Orphans of the Tangshan quake

Graham Earnshaw was the Daily Telegraph correspondent in Beijing from 1980 to 1984, and he’s been looking through his clippings, which seem to prove both that China has changed completely and also that China has stayed exactly the same. This spring and summer, Danwei will be publishing a series of these reports from the past. Below is today’s resurrected item:

Author’s note: China in in 1981 was still to a large extent taking the total thought control approach that survives today in North Korea. But in retrospect, I think I was probably a little simplistic in the way I viewed the orphanage. Maybe a psychologist would say that it was better for the kids to return to Tangshan to face and overcome their nightmares. And in fact, all children in China at that time were taught to believe that the Party is god. In a diluted form, so they still are today. I tried to go back to see the orphanage in 1986, but it had already been closed down. Maybe partly as a result of this article, who knows.

Now we have the Wenchuan earthquake, and while the loss of life appears to be nowhere near Tangshan in scale, there will surely be lots of orphans. We’ll see how the Party handles it this time, but I am confident it will be in a more humanitarian way, which I guess means placing the kids with families. For reference, see this AP story published yesterday: Chinese eager to adopt quake orphans.

Children of China’s Party

By Graham Earnshaw in Shijiazhuang

May 2, 1981

In an orphanage in this city, the Communist Party of China is rearing a corps of children as its own, training them to love the party as their own mother and father.

They are the orphans of Tangshan, the site of the devastating earthquake in 1976 which left 250,000 people dead and probably millions more injured and homeless.

Nothing could be done for the dead, but the party immediately recognised the potential of the 500 orphans found amongst the rubble of Tangshan City.

The order came down from above: none of the orphans are to be sent for adoption to other families, all are to be kept in the care of the state and taught unswerving loyalty to the party.

“The party is the sunlight and I am the flower,” the children sing. “The party’s benevolence is as infinite as heaven. Socialism’s benefits are boundless.”


Five years after the earthquake, there are still 346 children in the “Orphanage of Foster Revolution.” More than 200 others have already gone back to Tangshan City, east of Peking, to live and work.

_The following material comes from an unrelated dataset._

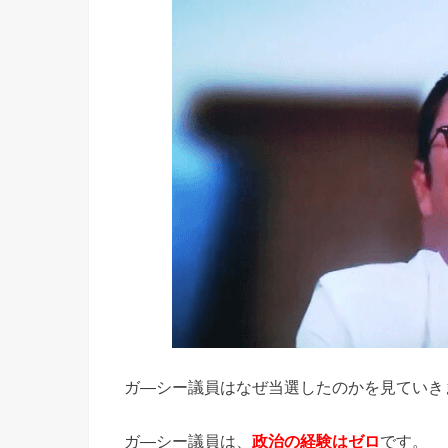
ガ―シー議員はなぜ当選したのかを見ていき
ガ―シー議員は、
政治の経験はゼロ
です。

Most are happy to go, said the orphanage officials. If they do not want to go back to the source of such traumatic memories, “they are re-educated and then sent back.”

The orphans, ranging in age from five years to 17 years, live a cloistered life within their compound in the middle of this city, carefully watched by their teachers and virtually never allowed out.

Three young girls paraded before visitors were only six months old when the earthquake hit and no one knew their names, so they were given a new surname – “Party.”

Their full names roughly translate as “The Seedling Fostered by the Party”, “Revolutionary Redness Fostered by the Party” and “New Generation Fostered by the Party.”

Outings are group events organised by the orphanage. There are no individual contacts with children outside. There is no pocket money – the orphanage supplies all their needs, and the children would not be allowed out to the shops anyway.

“They love the party much more than most children,” said the headmaster Mr Dong Yuguo. “The party has given them a second life.”

But why are they kept so isolated?

Because they are busy, and because if they went outside with other children, they may hear people talk about their families and parents, which would make them feel bad,” he said.

To a Westerner at least, the explanation rings false. Despite the laughing faces, the school has a sinister ring to it.

These children are amongst the few in China that the party can control completely. There are no competing allegiances, none of the influences of family and friends. They are the party’s to mold and shape.

Another of the orphans’ songs runs: “If revolutionary resolve is established when young, then we will dare to brave mountains of knives and sea of fire, closely following the Communist Party.”

“I love the party because the party takes care of us, gives us clothes and education and loves us very much,” one 17-year-old girl told me in halting English. “I will go wherever the party sends me.”

Everyone studies hard, trying to get into college or university. If they don’t, they go back to work in Tangshan where their parents died.

But they will go back as committed Communists striving with one mind to do the party’s bidding.

After five years of constant drilling and propaganda, it would be surprising if they did anything else.